Pitt and the graduate student union organizers each took their final legal step last week before the state labor board determines whether or not the University engaged in unfair labor practices during the elections held last spring.

Both groups submitted their responses in the form of a rebuttal at the hearing on May 2, at which the student organizers accused the University of voter intimidation.

But what the union organizers currently lack in solid answers for the future of the union, they make up for in confidence.

Mark Azic, a member of the graduate student union’s organizing committee and a Ph.D. candidate for economics, said he’s certain the judges on the Labor Relations Board will call for a revote after the complaints heard at a May 2 hearing.

“Given how close our election was, we only ended up losing by 37 votes out of 1400 votes, and the amount of complaints we made … we’re very confident that a judge is going to rule in our favor,” Azic said.

Last fall, the Pennsylvania Labor Relations Board determined that the graduate students at Pitt were employees, ruling against the University’s claim that they are solely students. Of more than 7,000 graduate students at Pitt, 2,000 were deemed to be the bargaining unit, making them eligible to vote in the union’s election.

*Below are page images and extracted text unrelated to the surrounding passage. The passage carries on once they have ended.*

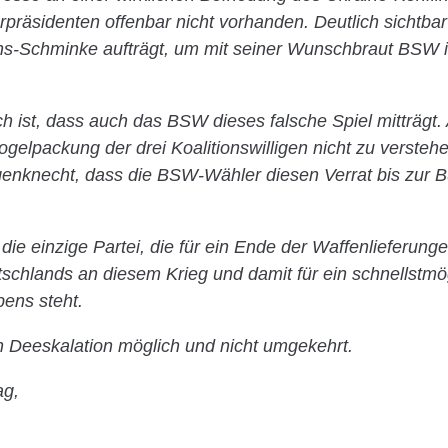
rpräsidenten offenbar nicht vorhanden. Deutlich sichtbar
ens-Schminke aufträgt, um mit seiner Wunschbraut BSW in
ch ist, dass auch das BSW dieses falsche Spiel mitträgt.
ogelpackung der drei Koalitionswilligen nicht zu verstehe
genknecht, dass die BSW-Wähler diesen Verrat bis zur 
 die einzige Partei, die für ein Ende der Waffenlieferunge
tschlands an diesem Krieg und damit für ein schnellstm
ens steht.
ch Deeskalation möglich und nicht umgekehrt.
ag,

After the elections this past spring, organizers alleged that the University participated in voter intimidation through using administrators as poll watchers and implementing unlawful list keeping practices. In one instance, the chair of the University’s Chemical and Petroleum Engineering department, Steven Little, sent out an email to the department disclosing the number of workers from their department who participated in the elections. Organizers say that both of these practices are illegal at the national level. However, since the University is a state institution, the decisions fall under the state’s labor board.

Organizers anticipate that the decision could come from the Labor Relations Board within the next month, according to Kimberly Garrett, a member of the organizing committee and a second-year graduate student in environmental and occupational health.

If the decision is in the union’s favor, the University would first have to post that they’ve engaged in unfair labor practices, Garrett said. After this, the process to have a new election could happen relatively quickly.

“It’s likely that then, the University, the Pennsylvania State Labor Relations Board and our union people would meet and discuss the best time, place, who would be poll watchers, stuff like that,” Garrett said. “I think that took about two weeks in the spring to determine where and when they would have the election. It could be as soon as a month after the decision is released.”

If the Labor Relations Board votes against the union, the organizers can try again in a year to hold an election to vote for a union.

“The fight is not over,” Garrett said.

Following the results of the spring elections, the organizing committee has kept up their momentum by holding meetings and reaching out to more graduate students.

“For the first election, there were parts of Pitt’s campus that we just didn’t know where people were located or we didn’t know that they were eligible to vote in time for the election,” Azic said. “So we’ve made a better outreach effort to do things like that.”

Despite the difficulties that they faced in the first election, organizers like Azic remain confident that the effort is a necessary part of securing the future of the union.

“There often are multiple votes,” Azic said. “The employer, the first time, will try to see how much they can get away with and then, a judge will call for a revote. We’re very confident a judge will file in our favor.”

The University and the Pennsylvania Labor Relations Board have not responded to requests for comment.